Accurate. Detailed. Documented.
Many utility allowances are out-of-date, inaccurate, or poorly documented.
Utility allowances are an important part of running the Section 8 Housing Certificate Voucher (HCV) program. They represent the allowances paid to Voucher tenants who must pay for their own utilities, or to owners if they furnish utilities to their tenants. Because they are not tied to specific dwellings (in contrast to the Public Housing program) they are based on average consumption for similar units in the same climatic area.
Many PHAs don’t have detailed average consumption data for individual units, so HUD provides statistical formulas for estimating average consumption. I use a variant of the most recent one for my clients (an older method which I used in the past is still acceptable to HUD.)

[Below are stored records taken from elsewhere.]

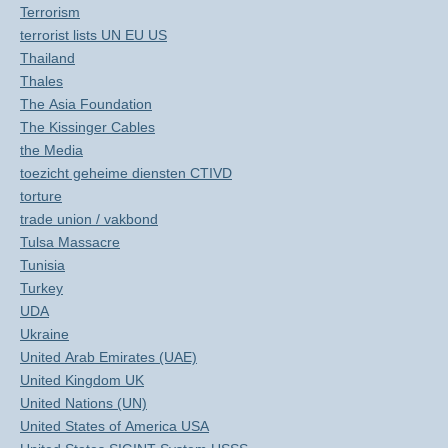
Terrorism
terrorist lists UN EU US
Thailand
Thales
The Asia Foundation
The Kissinger Cables
the Media
toezicht geheime diensten CTIVD
torture
trade union / vakbond
Tulsa Massacre
Tunisia
Turkey
UDA
Ukraine
United Arab Emirates (UAE)
United Kingdom UK
United Nations (UN)
United States of America USA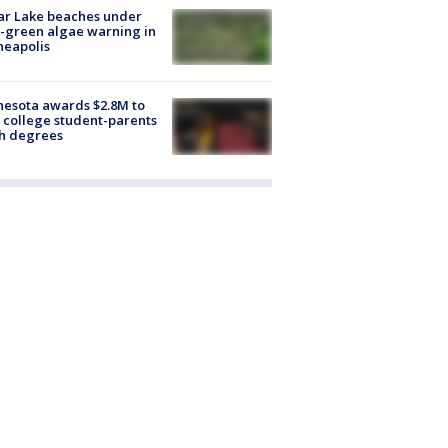
ar Lake beaches under
-green algae warning in
neapolis
esota awards $2.8M to
 college student-parents
sh degrees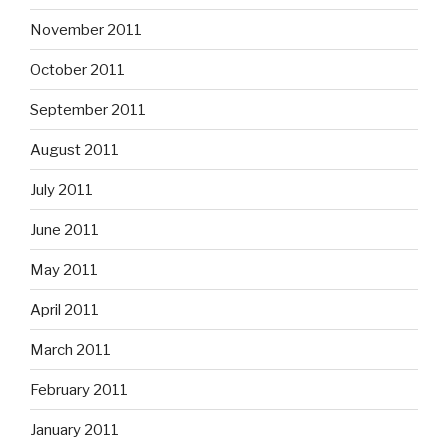
November 2011
October 2011
September 2011
August 2011
July 2011
June 2011
May 2011
April 2011
March 2011
February 2011
January 2011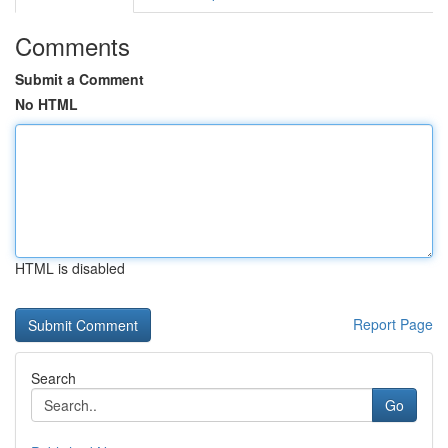
Comments
Submit a Comment
No HTML
HTML is disabled
Report Page
Search
Go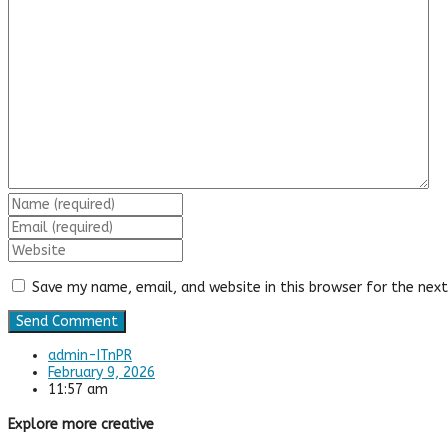
Save my name, email, and website in this browser for the nex
admin-ITnPR
February 9, 2026
11:57 am
Explore more creative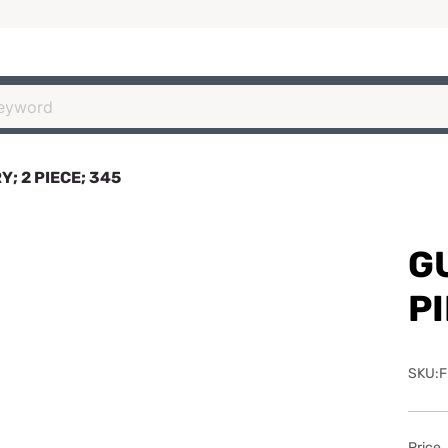
; 2 PIECE; 345
G
PI
SKU:F
Price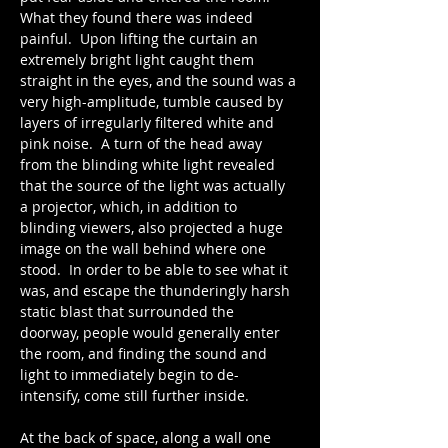
What they found there was indeed 
painful.  Upon lifting the curtain an 
extremely bright light caught them 
straight in the eyes, and the sound was a 
very high-amplitude, tumble caused by 
layers of irregularly filtered white and 
pink noise.  A turn of the head away 
from the blinding white light revealed 
that the source of the light was actually 
a projector, which, in addition to 
blinding viewers, also projected a huge 
image on the wall behind where one 
stood.  In order to be able to see what it 
was, and escape the thunderingly harsh 
static blast that surrounded the 
doorway, people would generally enter 
the room, and finding the sound and 
light to immediately begin to de-
intensify, come still further inside.
At the back of space, along a wall one 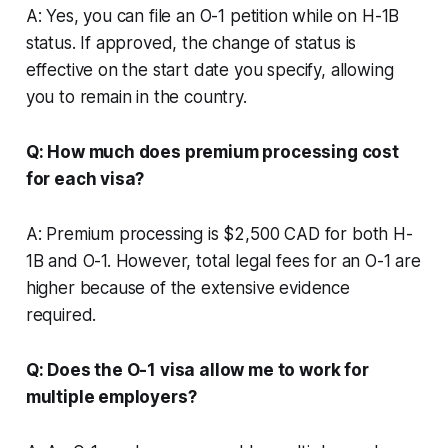
A: Yes, you can file an O-1 petition while on H-1B
status. If approved, the change of status is
effective on the start date you specify, allowing
you to remain in the country.
Q: How much does premium processing cost
for each visa?
A: Premium processing is $2,500 CAD for both H-
1B and O-1. However, total legal fees for an O-1 are
higher because of the extensive evidence
required.
Q: Does the O-1 visa allow me to work for
multiple employers?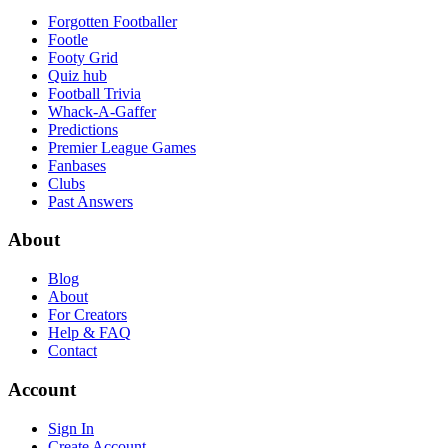
Forgotten Footballer
Footle
Footy Grid
Quiz hub
Football Trivia
Whack-A-Gaffer
Predictions
Premier League Games
Fanbases
Clubs
Past Answers
About
Blog
About
For Creators
Help & FAQ
Contact
Account
Sign In
Create Account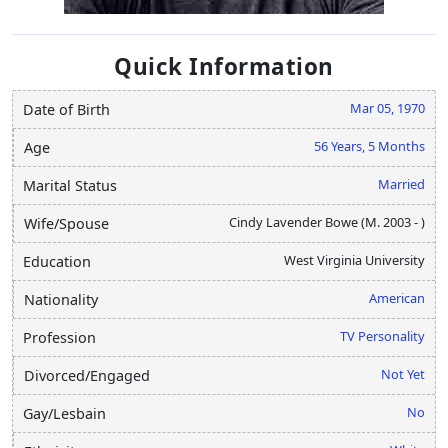
Quick Information
Mar 05, 1970
Date of Birth
56 Years, 5 Months
Age
Married
Marital Status
Cindy Lavender Bowe (M. 2003 - )
Wife/Spouse
West Virginia University
Education
American
Nationality
TV Personality
Profession
Not Yet
Divorced/Engaged
No
Gay/Lesbain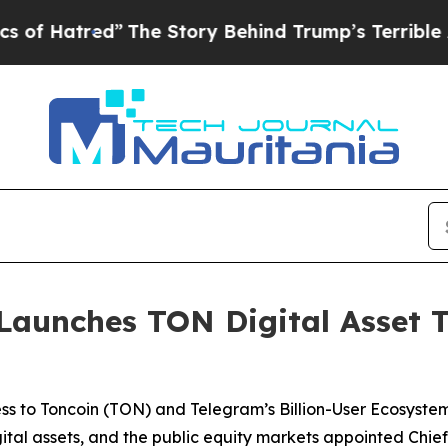
”
The Story Behind Trump’s Terrible Approval Rat
aunches TON Digital Asset T
s to Toncoin (TON) and Telegram’s Billion-User Ecosyste
digital assets, and the public equity markets appointed Ch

Utility allowances must be checked once a year and updated if any utility changes by 10 percent or more. My method does this easily and precisely, and doesn't need a specialist to do it. Transcription errors are impossible with my method because the results of calculations are automatically transferred to the HUD-52667 form.
By replicating the actual formula used by local utility companies, my method easily and precisely updates utility allowances. This is in contrast to methods that rely on utility company “increases” reported in the local press, which frequently apply only to one part of the calculation—the cost of fuel—without regard for the fact that delivery and fixed charges usually stay constant and that the overall effect of a given change in the cost of fuel may be different by size of dwelling.
Not a black box: unlike the work of others, I provide the complete utility allowance Excel model, including all assumptions and formulas, and details of my computations and divergences from HUSM.
All Forms 52667: My model produces all structure types in separate sheets, printer-ready. Others, including HUD’s HUSM model, require you to specify structure type, print the resulting form, then repeat the process for each additional structure type. With my system, you get all HUD-52667’s at once.
Easy rate updating: my system replicates the price structures of each utility company. There is no need to shoehorn their rates into a pre-set structure, unlike HUSM.
Rate sources: I tell you exactly how to find utility company rates—web sites, names and phone numbers, etc.
Many water and sewer allowances: water and sewer rates can vary widely throughout a PHA’s jurisdiction, so water and sewer allowances can be displayed for many areas rather than just one.
Cheaper in long run: After the first year, updates cost much less because there is less work. For example, a first-year fee might be $2,000-2,500 while annual updates might be around $600. Other contractors charge the same amount each year, and don’t give the client the model.
Easy updating: to repeat, my system is designed to be updated by unskilled PHA personnel. In most cases, there is no need for me to do it.